Section 37 is not ambiguous about what is required of an insurer and an insured person. It is mandatory that an insurer request that the insured person submit a “new” disability certificate before an insurer makes a determination about continuing entitlement to a benefit. Chubb did not request a new disability certificate from Ms. Browne. Therefore, the arbitrator found that Chubb did not terminate caregiver benefits in accordance with section 37 of the Schedule.
Chubb’s responsibility to inform Ms. Browne of her potential entitlement to a non-earner benefit if she met the qualifications in clause 12(1)2 is grounded in its responsibilities to act in utmost good faith to its first-party insured as required by the Insurance Act and its schedules. It is a logical extension of its obligations under section 32 of the Schedule and the consumer protection goals at the heart of the legislation.

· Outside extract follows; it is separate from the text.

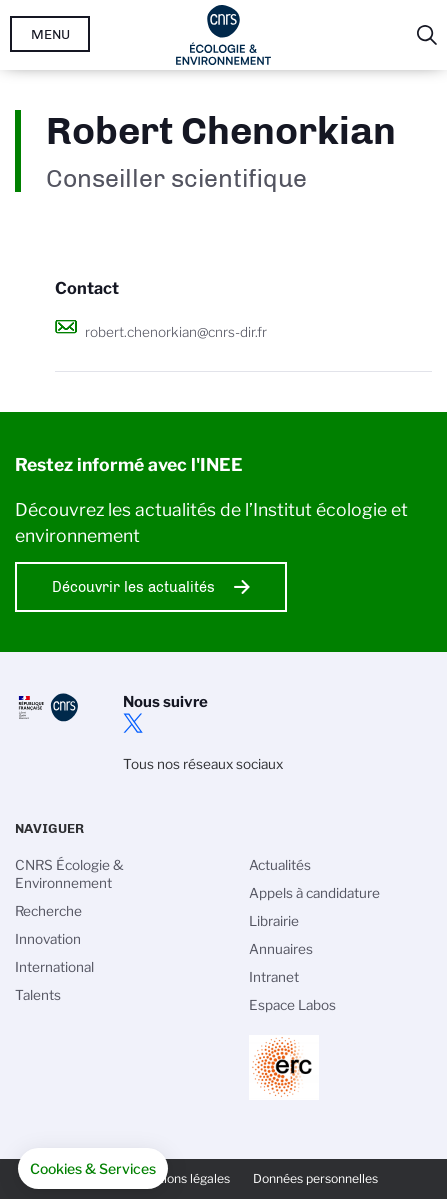 The image size is (447, 1199). Describe the element at coordinates (281, 949) in the screenshot. I see `Annuaires` at that location.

After reviewing all of the submissions and circumstances in this case, the arbitrator found that the appropriate remedy for Chubb’s non-compliance with its obligations was to issue an interim order until a full arbitration hearing was held and the hearing arbitrator could then issue a final determination on the issues of entitlement in relation to the discussed dispute.
What this means for you:
- Request the insured person submit a “new” disability certificate before making a determination about continuing entitlement to a benefit.
- Inform the insured of any potential entitlement to a non-earner benefit (presumably any benefit) if they meet the qualifications as set out in the SABS.